According to data from the Energy Information Administration, domestic gas demand increased slightly from 8.43 million b/d to 8.59 million b/d last week. However, the rate is nearly 1 million b/d lower than the last week of August 2021. Also, total domestic gasoline stocks decreased by 1.1 million bbl to 214.5 million bbl. Although gasoline demand rose and supply tightened, lower oil prices led to falling pump prices. If oil prices continue to decline, drivers will likely continue to see pump prices drop further.
Today’s national average of $3.77 is 31 cents less than a month ago but 59 cents more than a year ago.
The nation’s top 10 largest weekly decreases: Vermont (−15 cents), Connecticut (−14 cents), Rhode Island (−14 cents), Pennsylvania (−14 cents), Massachusetts (−13 cents), Maine (−13 cents), New York (−12 cents), Delaware (−12 cents), New Jersey (−12 cents) and Maryland (−12 cents).

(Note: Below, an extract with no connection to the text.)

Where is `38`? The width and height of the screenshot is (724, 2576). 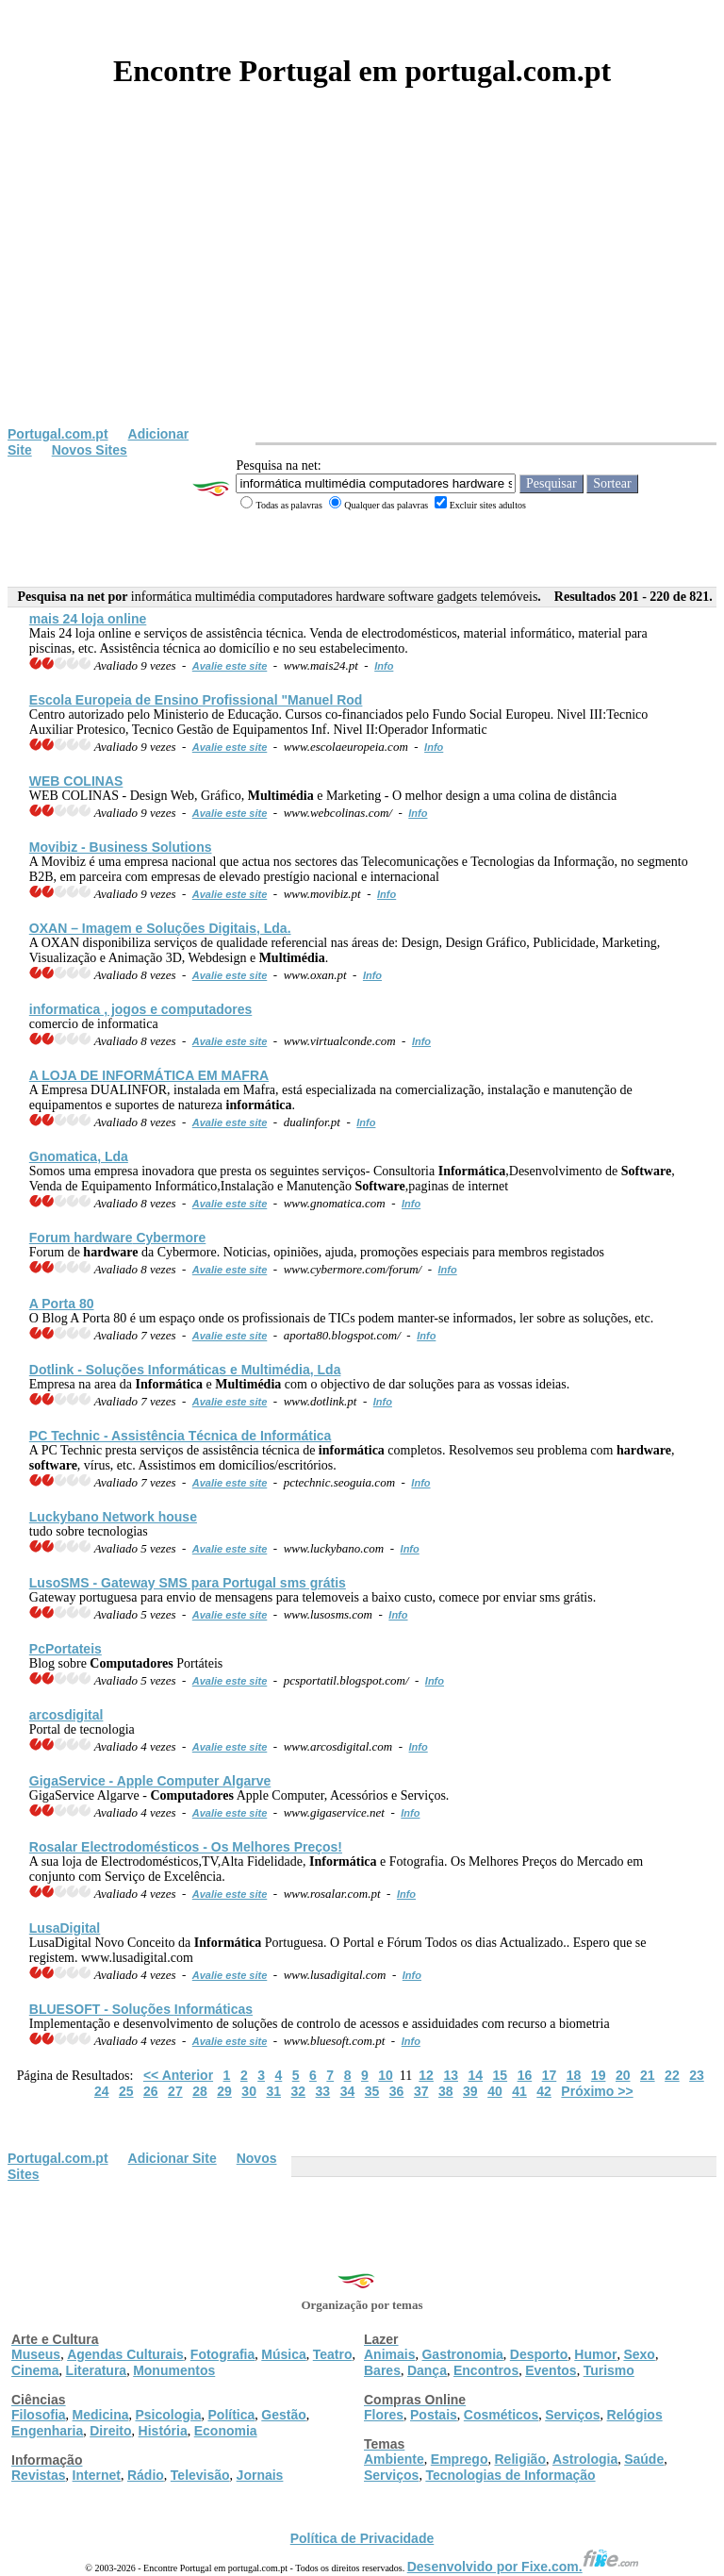 38 is located at coordinates (445, 2091). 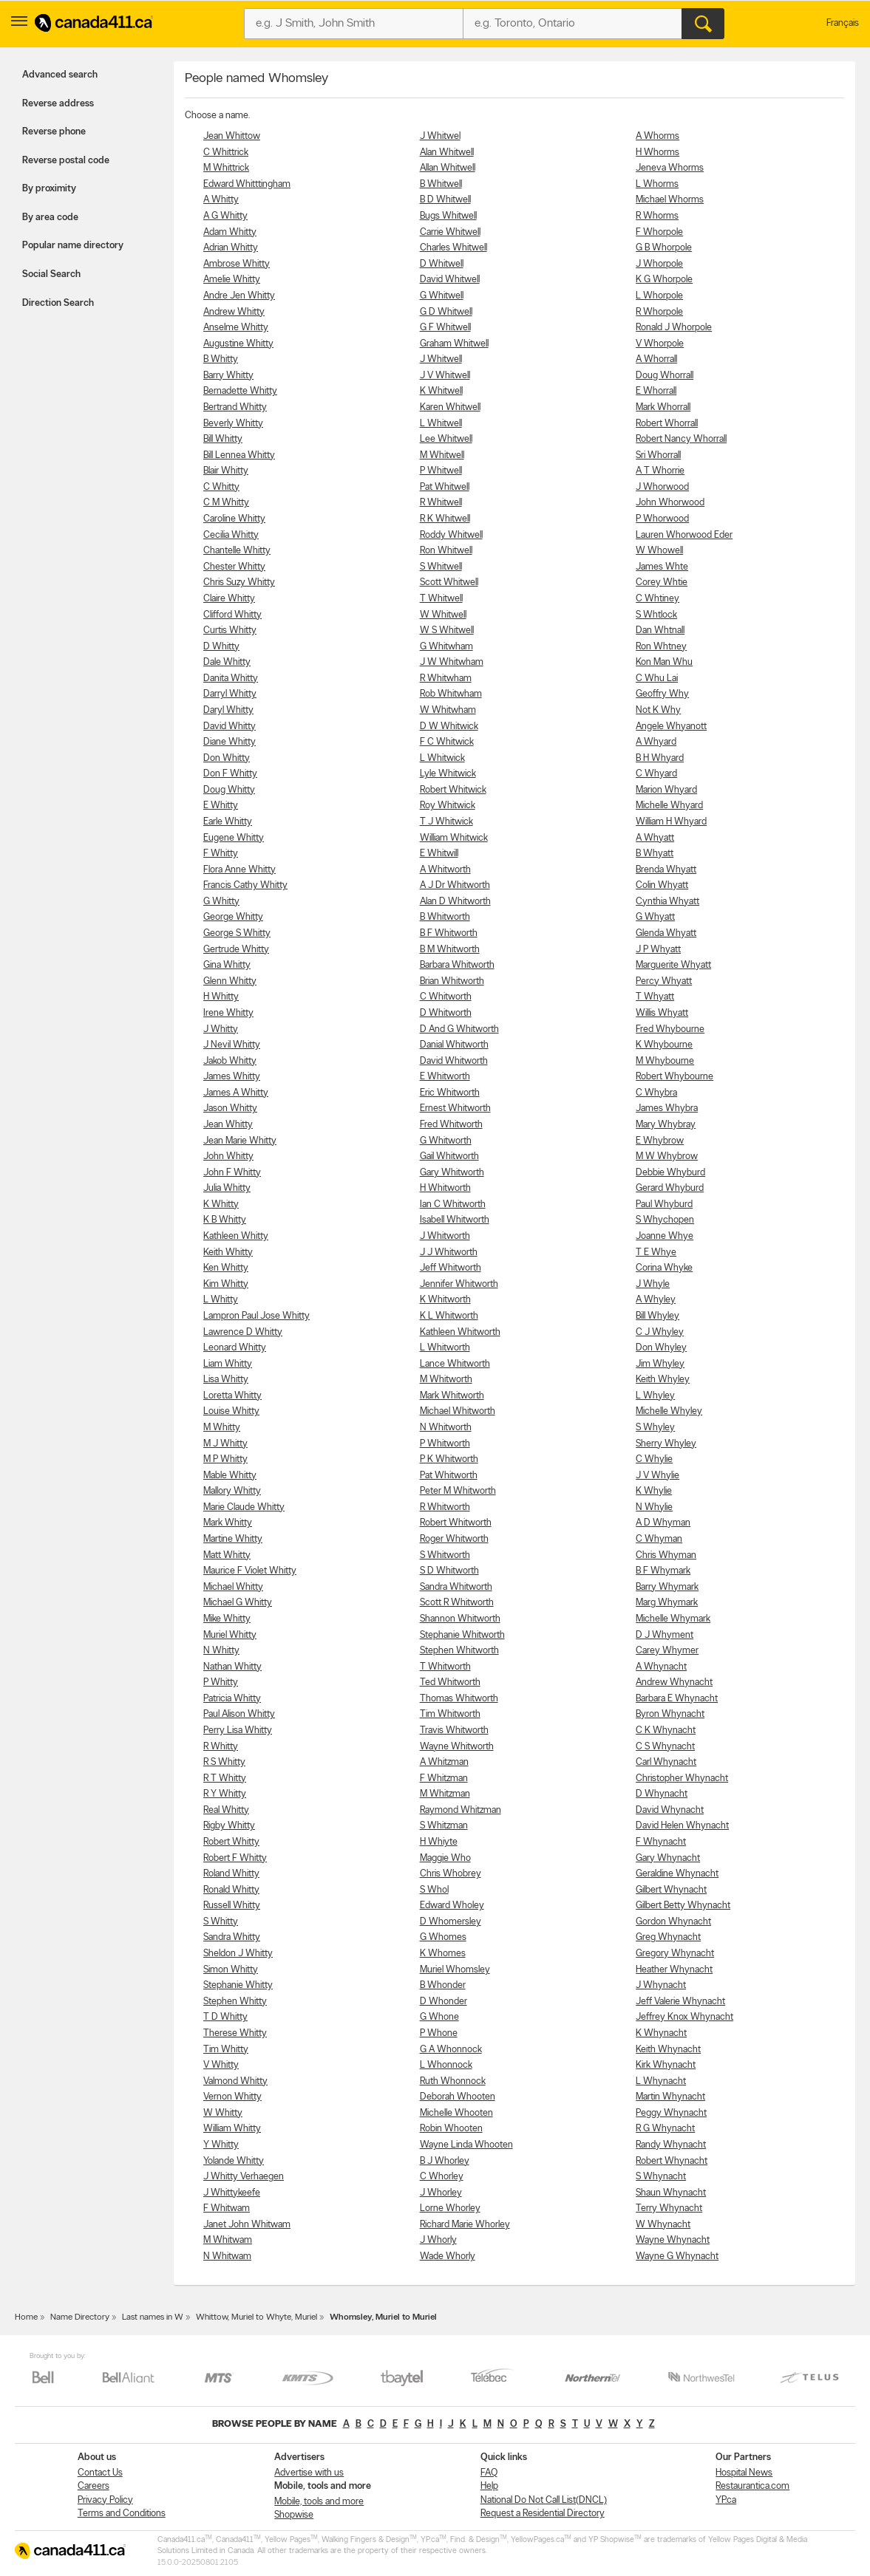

The nation’s top 10 least expensive markets: Texas ($3.25), Arkansas ($3.25), Mississippi ($3.26), Louisiana ($3.30), Georgia ($3.31), Oklahoma ($3.34), Tennessee ($3.36), Missouri ($3.36), Alabama ($3.37) and South Carolina ($3.39).
Oil Market Dynamics
At the close of Friday’s formal trading session, WTI increased by 26 cents to settle at $86.87. Crude prices increased slightly at the end of last week due to the Organization of the Petroleum Exporting Countries (OPEC) and its allies, collectively known as OPEC+, deciding to reduce production by 100,000 barrels for October. However, prices declined most of last week amid market concerns that crude demand will fall if economic growth slows or stalls due to a recession. For this week, crude prices could continue to drop if demand concerns persist. Additionally, EIA’s latest weekly report showed that total commercial crude inventories decreased by 3.4 million bbl to 418.3 million bbl.